Lines below that include "content" are the answer; copy each one.

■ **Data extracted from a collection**
____________________

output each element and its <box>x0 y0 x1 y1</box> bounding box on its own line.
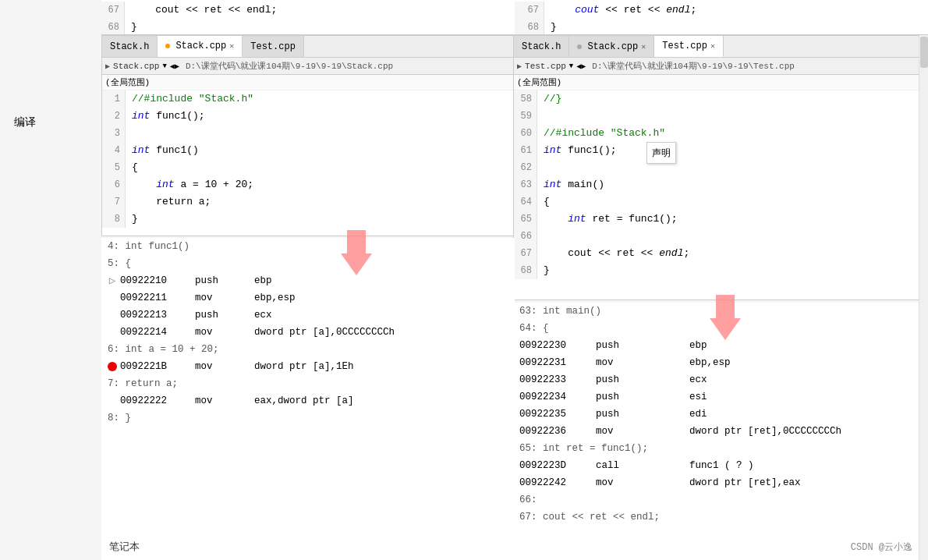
code-area: 1 2 3 4 5 6 7 8 //#include "Stack.h" int… <box>102 90 514 228</box>
section-header-r3: 65: int ret = func1(); <box>513 440 928 457</box>
tab-stack-h-right[interactable]: Stack.h <box>514 36 569 57</box>
nav-arrow[interactable]: ▶ <box>105 62 110 71</box>
disasm-line-r: 00922231 mov ebp,esp <box>513 354 928 371</box>
scrollbar-thumb[interactable] <box>920 37 928 68</box>
dropdown-arrow[interactable]: ▼ <box>569 62 573 70</box>
partial-line-nums-left: 67 68 <box>101 2 125 35</box>
disasm-line-r: 00922242 mov dword ptr [ret],eax <box>513 474 928 491</box>
disasm-addr: 00922234 <box>519 388 590 406</box>
left-top-partial: 67 68 cout << ret << endl; } <box>101 0 515 35</box>
tab-label: Stack.h <box>110 41 149 52</box>
right-scrollbar[interactable] <box>919 35 928 560</box>
disasm-addr: 00922214 <box>120 324 182 341</box>
file-path: Stack.cpp <box>113 62 159 71</box>
disasm-addr: 00922242 <box>519 474 590 491</box>
right-code-editor: Stack.h Stack.cpp ✕ Test.cpp ✕ ▶ Test.cp… <box>513 35 928 300</box>
arrow-head <box>710 318 741 340</box>
nav-arrow[interactable]: ▶ <box>517 62 522 71</box>
sidebar-label: 编译 <box>14 115 36 129</box>
disasm-instr: mov <box>195 324 242 341</box>
arrow-head <box>341 253 372 275</box>
section-header-4: 7: return a; <box>101 375 515 392</box>
disasm-line: 00922213 push ecx <box>101 307 515 324</box>
disasm-addr: 00922235 <box>519 406 590 423</box>
disasm-addr: 00922231 <box>519 354 590 371</box>
code-content[interactable]: //#include "Stack.h" int func1(); int fu… <box>126 90 260 228</box>
disasm-operand: ebp,esp <box>689 354 731 371</box>
tab-stack-h[interactable]: Stack.h <box>102 36 158 57</box>
section-header-2: 5: { <box>101 255 515 272</box>
current-line-arrow: ▷ <box>108 276 117 285</box>
disasm-operand: func1 ( ? ) <box>689 457 754 474</box>
tab-label: Stack.h <box>522 41 561 52</box>
disasm-instr: mov <box>195 289 242 307</box>
disasm-line-r: 00922234 push esi <box>513 388 928 406</box>
tab-stack-cpp[interactable]: Stack.cpp ✕ <box>158 36 243 57</box>
disasm-right-panel: 63: int main() 64: { 00922230 push ebp 0… <box>513 303 928 560</box>
tab-close[interactable]: ✕ <box>710 41 715 51</box>
right-editor-tabs: Stack.h Stack.cpp ✕ Test.cpp ✕ <box>514 36 927 58</box>
partial-code-area-left: 67 68 cout << ret << endl; } <box>101 0 515 35</box>
nav-arrows-lr: ◀▶ <box>576 62 586 71</box>
disasm-operand: ebp <box>689 337 707 354</box>
disasm-instr: mov <box>596 474 643 491</box>
arrow-shaft <box>716 295 735 318</box>
section-header-1: 4: int func1() <box>101 238 515 255</box>
disasm-addr: 00922230 <box>519 337 590 354</box>
disasm-operand: eax,dword ptr [a] <box>254 392 354 409</box>
section-header-r5: 67: cout << ret << endl; <box>513 509 928 526</box>
disasm-line: 00922211 mov ebp,esp <box>101 289 515 307</box>
right-editor-toolbar: ▶ Test.cpp ▼ ◀▶ D:\课堂代码\就业课104期\9-19\9-1… <box>514 58 927 75</box>
tab-close[interactable]: ✕ <box>641 42 646 51</box>
active-indicator <box>165 44 170 48</box>
code-content-right[interactable]: //} //#include "Stack.h" int func1(); in… <box>537 90 927 279</box>
disasm-line-r: 00922235 push edi <box>513 406 928 423</box>
watermark: CSDN @云小逸 <box>851 541 912 554</box>
indicator <box>577 44 582 49</box>
disasm-instr: push <box>195 307 242 324</box>
disasm-line-r: 00922233 push ecx <box>513 371 928 388</box>
disasm-operand: dword ptr [ret],eax <box>689 474 801 491</box>
line-numbers-right: 58 59 60 61 62 63 64 65 66 67 68 <box>514 90 537 279</box>
tab-label: Stack.cpp <box>175 41 226 51</box>
partial-code-area: 67 68 cout << ret << endl; } <box>513 0 928 35</box>
disasm-operand: ecx <box>254 307 272 324</box>
disasm-line: ▷ 00922210 push ebp <box>101 272 515 289</box>
disasm-operand: dword ptr [ret],0CCCCCCCCh <box>689 423 841 440</box>
disasm-instr: push <box>596 337 643 354</box>
disasm-operand: edi <box>689 406 707 423</box>
section-header-5: 8: } <box>101 409 515 427</box>
dropdown-arrow[interactable]: ▼ <box>162 62 166 70</box>
code-area-right: 58 59 60 61 62 63 64 65 66 67 68 //} //#… <box>514 90 927 279</box>
line-numbers: 1 2 3 4 5 6 7 8 <box>102 90 126 228</box>
tab-close[interactable]: ✕ <box>229 41 234 51</box>
section-header-r4: 66: <box>513 491 928 509</box>
disasm-operand: dword ptr [a],1Eh <box>254 358 354 375</box>
tab-test-cpp-right[interactable]: Test.cpp ✕ <box>654 36 724 57</box>
section-header-3: 6: int a = 10 + 20; <box>101 341 515 358</box>
scope-bar: (全局范围) <box>102 75 514 90</box>
disasm-operand: ebp <box>254 272 272 289</box>
disasm-line-r: 00922236 mov dword ptr [ret],0CCCCCCCCh <box>513 423 928 440</box>
disasm-line-r: 0092223D call func1 ( ? ) <box>513 457 928 474</box>
tab-test-cpp[interactable]: Test.cpp <box>243 36 304 57</box>
disasm-addr: 00922233 <box>519 371 590 388</box>
disasm-addr: 0092223D <box>519 457 590 474</box>
arrow-shape <box>710 295 741 340</box>
scope-bar-right: (全局范围) <box>514 75 927 90</box>
disasm-addr: 0092221B <box>120 358 182 375</box>
tab-label: Test.cpp <box>250 41 296 52</box>
arrow-shape <box>341 230 372 275</box>
disasm-line: 00922214 mov dword ptr [a],0CCCCCCCCh <box>101 324 515 341</box>
arrow-shaft <box>347 230 366 253</box>
disasm-line: 00922222 mov eax,dword ptr [a] <box>101 392 515 409</box>
file-path: Test.cpp <box>525 62 566 71</box>
disasm-instr: mov <box>596 423 643 440</box>
full-path: D:\课堂代码\就业课104期\9-19\9-19\Test.cpp <box>592 60 795 72</box>
disasm-line-bp: 0092221B mov dword ptr [a],1Eh <box>101 358 515 375</box>
disasm-instr: mov <box>596 354 643 371</box>
disasm-addr: 00922210 <box>120 272 182 289</box>
tab-stack-cpp-right[interactable]: Stack.cpp ✕ <box>569 36 654 57</box>
tab-label: Stack.cpp <box>587 41 638 52</box>
declaration-annotation: 声明 <box>646 142 676 164</box>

____________________

■ **SOLUTION**
code-content[interactable]: //#include "Stack.h" int func1(); int fu… <box>126 90 260 228</box>
code-content-right[interactable]: //} //#include "Stack.h" int func1(); in… <box>537 90 927 279</box>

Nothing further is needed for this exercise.